Conmoción entre los arqueólogos egipcios tras hallar bajo el desierto de Egipto un antiguo monasterio bizantino
El descubrimiento de un monasterio bizantino bajo las arenas del desierto egipcio vuelve a situar al Alto Egipto en el centro del debate arqueológico internacional. Las excavaciones realizadas en Sohag han permitido ampliar el conocimiento sobre una etapa histórica marcada por la convivencia entre tradiciones locales y nuevas formas de espiritualidad cristiana.
Este monasterio bizantino, identificado como un complejo residencial completo, plantearía así nuevas líneas de investigación sobre la vida cotidiana, la autosuficiencia económica y la arquitectura religiosa durante el periodo de dominación bizantina.
¿Qué hacía un monasterio bizantino en el medio del Alto Egipto?
Las excavaciones en el enclave conocido como Al-Deir, situado en la aldea de Al-Qarya, han permitido identificar los restos de un asentamiento monástico de grandes dimensiones. Según señaló en un comunicado el Ministerio de Turismo y Antigüedades, se trata de uno de los conjuntos mejor conservados de su tipo en el sur de Egipto.
El ministro Sherif Fathy señaló que este tipo de hallazgos confirma la diversidad del patrimonio histórico egipcio y refuerza las estrategias destinadas a potenciar el turismo cultural en zonas alejadas de los circuitos tradicionales.
En paralelo, desde el Consejo Supremo de Antigüedades subrayaron que el enclave ofrece una visión directa de cómo se estructuraban las comunidades religiosas durante el periodo bizantino.

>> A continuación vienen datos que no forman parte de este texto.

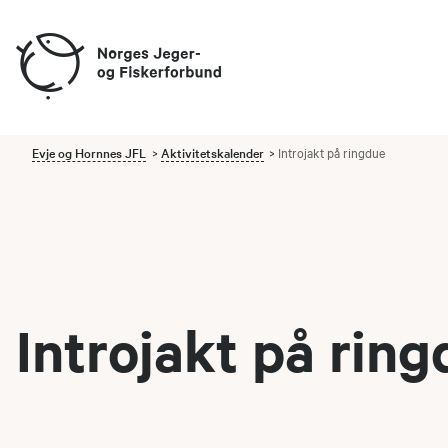
Evje og Hornnes JFL
Aktivitetskalender
Introjakt på ringdue
Introjakt på rin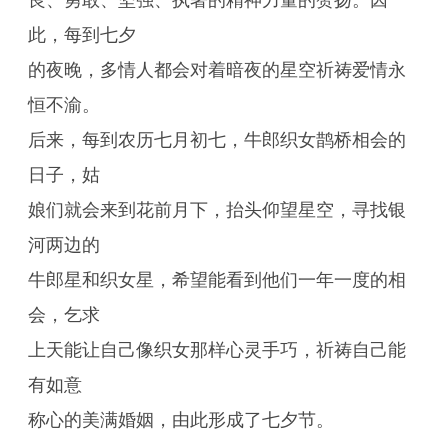
良、勇敢、坚强、执著的精神力量的赞扬。因
此，每到七夕
的夜晚，多情人都会对着暗夜的星空祈祷爱情永
恒不渝。
后来，每到农历七月初七，牛郎织女鹊桥相会的
日子，姑
娘们就会来到花前月下，抬头仰望星空，寻找银
河两边的
牛郎星和织女星，希望能看到他们一年一度的相
会，乞求
上天能让自己像织女那样心灵手巧，祈祷自己能
有如意
称心的美满婚姻，由此形成了七夕节。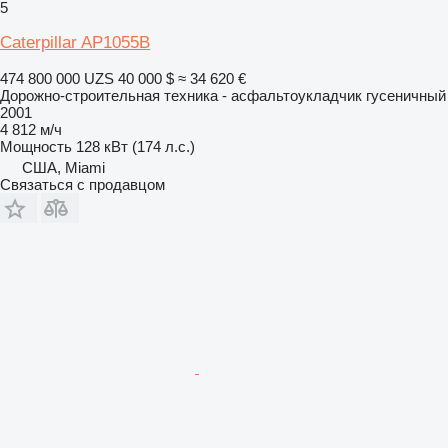
5
Caterpillar AP1055B
474 800 000 UZS
40 000 $
≈ 34 620 €
Дорожно-строительная техника - асфальтоукладчик гусеничный
2001
4 812 м/ч
Мощность
128 кВт (174 л.с.)
США, Miami
Связаться с продавцом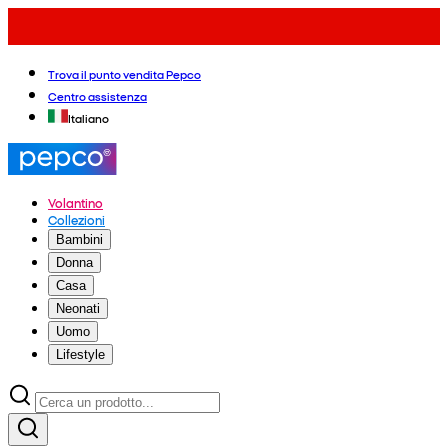
Trova il punto vendita Pepco
Centro assistenza
Italiano
Volantino
Collezioni
Bambini
Donna
Casa
Neonati
Uomo
Lifestyle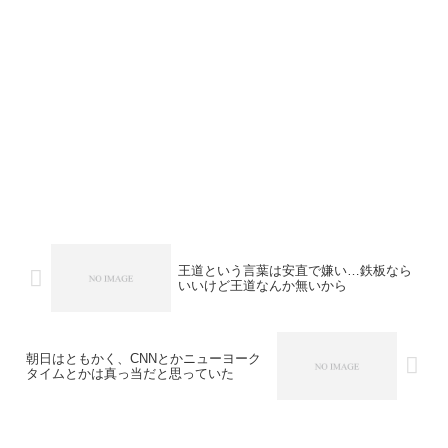
王道という言葉は安直で嫌い…鉄板なら
いいけど王道なんか無いから
朝日はともかく、CNNとかニューヨーク
タイムとかは真っ当だと思っていた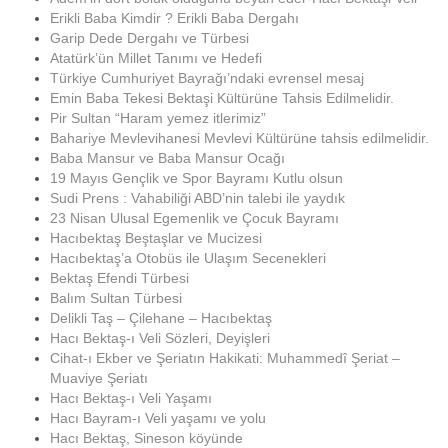
Erikli Baba Kimdir ? Erikli Baba Dergahı
Garip Dede Dergahı ve Türbesi
Atatürk’ün Millet Tanımı ve Hedefi
Türkiye Cumhuriyet Bayrağı’ndaki evrensel mesaj
Emin Baba Tekesi Bektaşi Kültürüne Tahsis Edilmelidir.
Pir Sultan “Haram yemez itlerimiz”
Bahariye Mevlevihanesi Mevlevi Kültürüne tahsis edilmelidir.
Baba Mansur ve Baba Mansur Ocağı
19 Mayıs Gençlik ve Spor Bayramı Kutlu olsun
Sudi Prens : Vahabiliği ABD’nin talebi ile yaydık
23 Nisan Ulusal Egemenlik ve Çocuk Bayramı
Hacıbektaş Beştaşlar ve Mucizesi
Hacıbektaş’a Otobüs ile Ulaşım Secenekleri
Bektaş Efendi Türbesi
Balım Sultan Türbesi
Delikli Taş – Çilehane – Hacıbektaş
Hacı Bektaş-ı Veli Sözleri, Deyişleri
Cihat-ı Ekber ve Şeriatın Hakikati: Muhammedî Şeriat –
Muaviye Şeriatı
Hacı Bektaş-ı Veli Yaşamı
Hacı Bayram-ı Veli yaşamı ve yolu
Hacı Bektaş, Sineson köyünde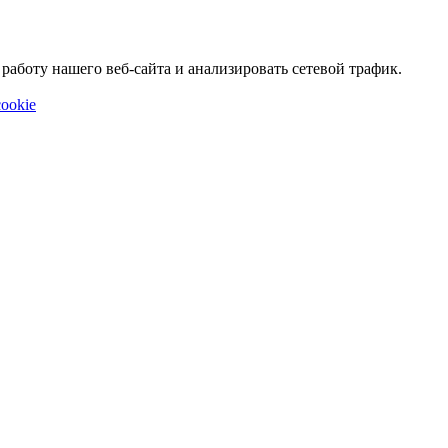
аботу нашего веб-сайта и анализировать сетевой трафик.
ookie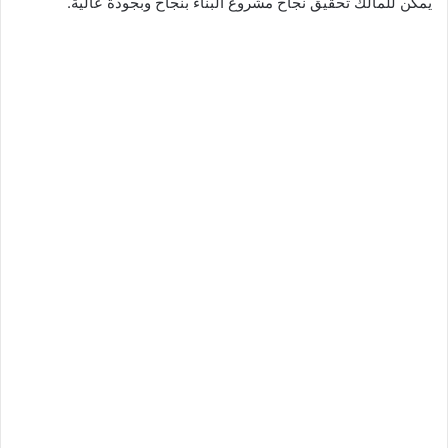
يمكن للمالك تحقيق نجاح مشروع البناء بنجاح وبجودة عالية.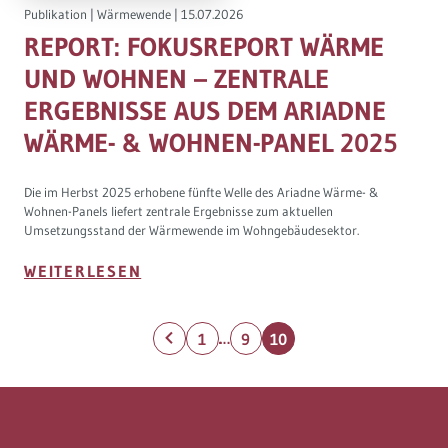
Publikation
|
Wärmewende
|
15.07.2026
REPORT: FOKUSREPORT WÄRME
UND WOHNEN – ZENTRALE
ERGEBNISSE AUS DEM ARIADNE
WÄRME- & WOHNEN-PANEL 2025
Die im Herbst 2025 erhobene fünfte Welle des Ariadne Wärme- &
Wohnen-Panels liefert zentrale Ergebnisse zum aktuellen
Umsetzungsstand der Wärmewende im Wohngebäudesektor.
WEITERLESEN
…
1
9
10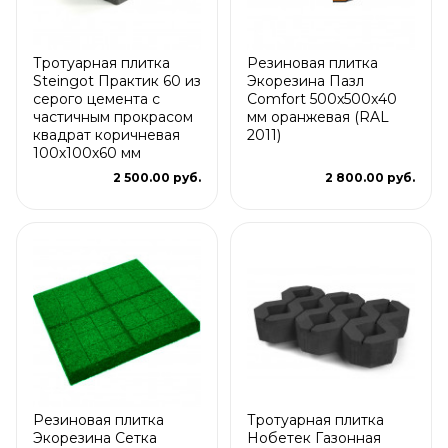
Тротуарная плитка
Резиновая плитка
Steingot Практик 60 из
Экорезина Пазл
серого цемента с
Comfort 500x500x40
частичным прокрасом
мм оранжевая (RAL
квадрат коричневая
2011)
100х100х60 мм
2 500.00 руб.
2 800.00 руб.
Резиновая плитка
Тротуарная плитка
Экорезина Сетка
Нобетек Газонная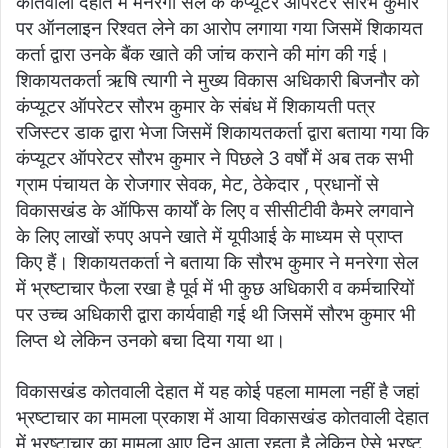
कोतवाली देहात में मनरेगा सेल के कंप्यूटर ऑपरेटर सौरभ कुमार
पर ऑनलाइन रिश्वत लेने का आरोप लगाया गया जिसमें शिकायत
कर्ता द्वारा उनके बैंक खाते की जांच कराने की मांग की गई।
शिकायतकर्ता ऋषि त्यागी ने मुख्य विकास अधिकारी बिजनौर को
कंप्यूटर ऑपरेटर सौरभ कुमार के संबंध में शिकायती पत्र
रजिस्टर डाक द्वारा भेजा जिसमें शिकायतकर्ता द्वारा बताया गया कि
कंप्यूटर ऑपरेटर सौरभ कुमार ने पिछले 3 वर्षों में अब तक सभी
ग्राम पंचायत के रोजगार सेवक, मेट, ठेकेदार , प्रधानों से
विकासखंड के ऑफिस कार्यों के लिए व सीसीटीवी कैमरे लगवाने
के लिए लाखों रुपए अपने खाते में यूपीआई के माध्यम से प्राप्त
किए हैं। शिकायतकर्ता ने बताया कि सौरभ कुमार ने मनरेगा सेल
में भ्रष्टाचार फैला रखा है पूर्व में भी कुछ अधिकारी व कर्मचारियों
पर उच्च अधिकारी द्वारा कार्यवाही गई थी जिसमें सौरभ कुमार भी
लिप्त थे लेकिन उनको बचा दिया गया था।
विकासखंड कोतवाली देहात में यह कोई पहला मामला नहीं है जहां
भ्रष्टाचार का मामला प्रकाश में आया विकासखंड कोतवाली देहात
में भ्रष्टाचार का मामला आए दिन आता रहता है लेकिन ऐसे भ्रष्ट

Los estudios preliminares apuntan a un asentamiento estable y organizado, concebido para albergar a una comunidad autosuficiente. Esta característica convierte al monasterio bizantino de Sohag en una pieza clave para entender la expansión del cristianismo en el valle del Nilo.
Arquitectura en adobe: ¿Cómo se construyó este monasterio bizantino?
Uno de los aspectos más relevantes del hallazgo es el uso exclusivo del adobe como material constructivo. Los arqueólogos han documentado varios edificios rectangulares orientados de oeste a este, con dimensiones que oscilan entre los 8 y los 14 metros de longitud.
Las estructuras conservan restos de revestimientos de yeso, nichos empotrados y hornacinas. En algunos casos, los espacios principales cuentan con un ábside en el extremo oriental, lo que indica su uso para prácticas litúrgicas.
Junto a estas estancias se han identificado pequeñas habitaciones abovedadas, interpretadas como celdas individuales destinadas al retiro de los monjes.
El conjunto se completa con patios situados en la parte sur de los edificios, que funcionaban como accesos principales, y con estructuras circulares asociadas a zonas comunes. Todo ello refuerza la idea de un monasterio bizantino planificado para combinar vida comunitaria y aislamiento espiritual.
Las curiosas instalaciones de este monasterio hallado en Egipto
Más allá de las áreas residenciales, la excavación ha sacado a la luz instalaciones destinadas a garantizar la subsistencia de la comunidad.
Entre ellas destacan depósitos construidos con ladrillo rojo y piedra caliza, recubiertos con mortero impermeable, que habrían servido para almacenar agua o para usos domésticos y productivos.
El edificio más destacado del conjunto es una construcción de aproximadamente 14 por 10 metros, orientada de este a oeste, identificada como la iglesia principal del monasterio bizantino. Su planta responde al modelo basilical tripartito, con nave central, coro y santuario.
En el interior se han localizado restos de pilastras de adobe, lo que sugiere la existencia de una cúpula central. El santuario presenta un ábside semicircular flanqueado por dos estancias laterales, una disposición habitual en las iglesias coptas. Este espacio constituía el núcleo espiritual del complejo y articulaba la vida religiosa de la comunidad.
El resto de los objetos hallados en Al-Deir, claves para conocer cómo era la vida cotidiana
El registro material recuperado en el yacimiento aporta información directa sobre la actividad diaria del monasterio. Entre los hallazgos destacan ánforas de almacenamiento, algunas con inscripciones que podrían corresponder a marcas de propiedad, contenidos o sistemas de control interno.
Especial interés tienen los óstraka, fragmentos de cerámica o piedra reutilizados como soporte de escritura. Varios de ellos conservan textos en lengua copta, cuyo estudio permitirá conocer aspectos administrativos, económicos o religiosos del monasterio bizantino.
A estos materiales se suman utensilios domésticos y fragmentos arquitectónicos de piedra caliza con inscripciones grabadas.
Este conjunto de objetos refuerza la interpretación del enclave como un espacio autosuficiente, donde la producción, el almacenamiento y la escritura formaban parte de una rutina estructurada.